Several of those languages are on the brink of extinction, in part because of past government policies that sought to eradicate their use. Those included the creation of residential schools where indigenous children were discouraged from, and punished for, speaking in their native languages.

The parliamentary report noted that its publication coincided with a period when “historically significant changes” to the relationship between indigenous and nonindigenous Canadians were being contemplated, and concluded that recognizing indigenous languages in the House of Commons world mark a key step toward “reconciliation.”

Trudeau’s efforts to mend ties with indigenous communities included implementing all 94 recommendations of the Truth and Reconciliation Commission’s report, which documented the accounts of residential school survivors and described the program as “cultural genocide.”

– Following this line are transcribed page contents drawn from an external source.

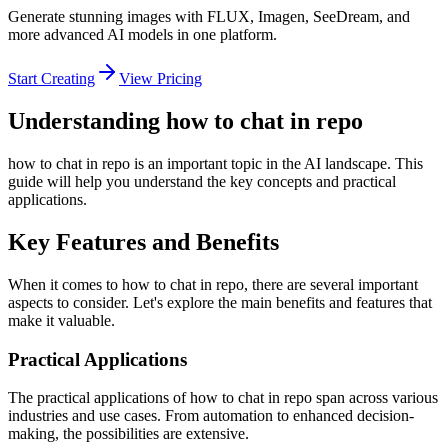
Generate stunning images with FLUX, Imagen, SeeDream, and
more advanced AI models in one platform.
Start Creating
View Pricing
Understanding how to chat in repo
how to chat in repo is an important topic in the AI landscape. This
guide will help you understand the key concepts and practical
applications.
Key Features and Benefits
When it comes to how to chat in repo, there are several important
aspects to consider. Let's explore the main benefits and features that
make it valuable.
Practical Applications
The practical applications of how to chat in repo span across various
industries and use cases. From automation to enhanced decision-
making, the possibilities are extensive.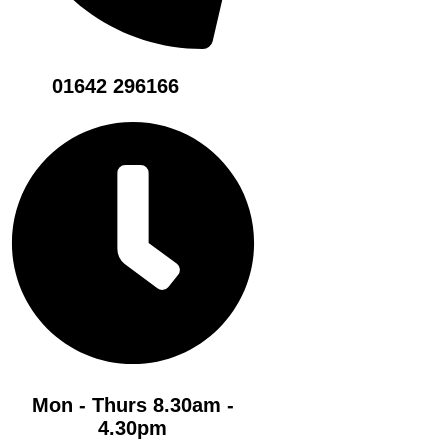
01642 296166
Mon - Thurs 8.30am -
4.30pm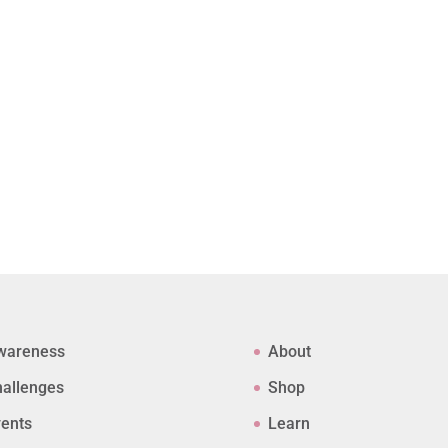
wareness
About
allenges
Shop
ents
Learn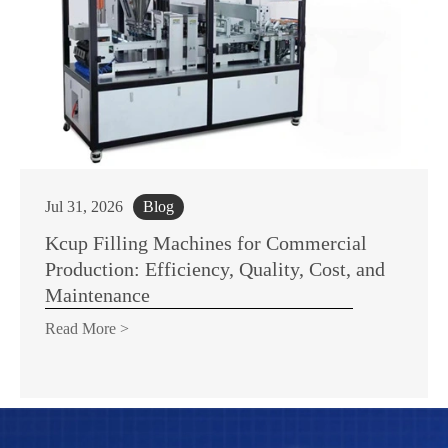
Jul 31, 2026
Blog
Kcup Filling Machines for Commercial
Production: Efficiency, Quality, Cost, and
Maintenance
Read More >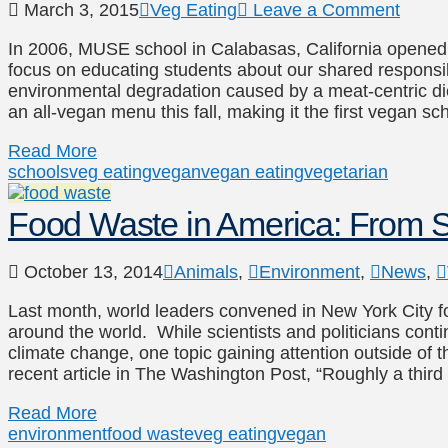
March 3, 2015
Veg Eating
Leave a Comment
In 2006, MUSE school in Calabasas, California opened i
focus on educating students about our shared responsibil
environmental degradation caused by a meat-centric diet, i
an all-vegan menu this fall, making it the first vegan sc
Read More
schools
veg eating
vegan
vegan eating
vegetarian
Food Waste in America: From Sl
October 13, 2014
Animals
,
Environment
,
News
,
Last month, world leaders convened in New York City 
around the world. While scientists and politicians cont
climate change, one topic gaining attention outside of 
recent article in The Washington Post, “Roughly a third
Read More
environment
food waste
veg eating
vegan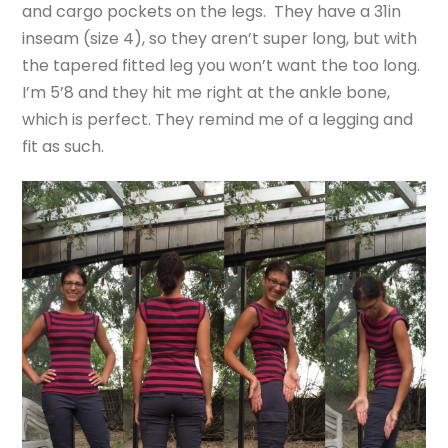
and cargo pockets on the legs. They have a 31in
inseam (size 4), so they aren’t super long, but with
the tapered fitted leg you won’t want the too long.
I’m 5’8 and they hit me right at the ankle bone,
which is perfect. They remind me of a legging and
fit as such.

His government has also offered apologies for historical wrongs. Last week, his government officially apologized for the forcible relocation of a group of Inuit people nearly seven decades ago, which resulted in some of their deaths and the degradation of their culture.

“The rhetoric is important,” said Rima Wilkes, a sociology professor at the University of British Columbia, who studies media coverage of indigenous resistance. “No matter what, I don’t think visibility is a bad thing.”

But critics say that progress on many of Trudeau’s promises has been sporadic and that some of his government’s policies are squandering goodwill and laying bare the limits of his rhetoric.

This tension is perhaps most obvious in Trudeau’s attempts to balance defending the environment and protecting the rights of indigenous people with efforts to shore up the country’s energy sector by constructing pipelines.

Last year, a federal court of appeals ruled that the government had failed to adequately consult with indigenous groups, and it halted the expansion of the Trans Mountain oil pipeline. The Liberal government insists that the pipeline will get built, which prompted Romeo Saganash, a Cree lawmaker, to say Trudeau doesn’t care about indigenous rights.

Tensions rose again last month after members of the Wet’suwet’en First Nation in central British Columbia protested the construction of a $6.2 billion natural gas pipeline on their traditional territory. The Royal Canadian Mounted Police arrested 14 people after the Wet’suwet’en erected a checkpoint to block construction crews.

“There will be no reconciliation in Canada unless and until there is a real nation-to-nation relationship where Canada respects our sovereign jurisdiction and returns a fair portion of our lands and resources back to us,” Pamela Palmater, chairwoman of indigenous governance at Ryerson University in Toronto, said in an interview.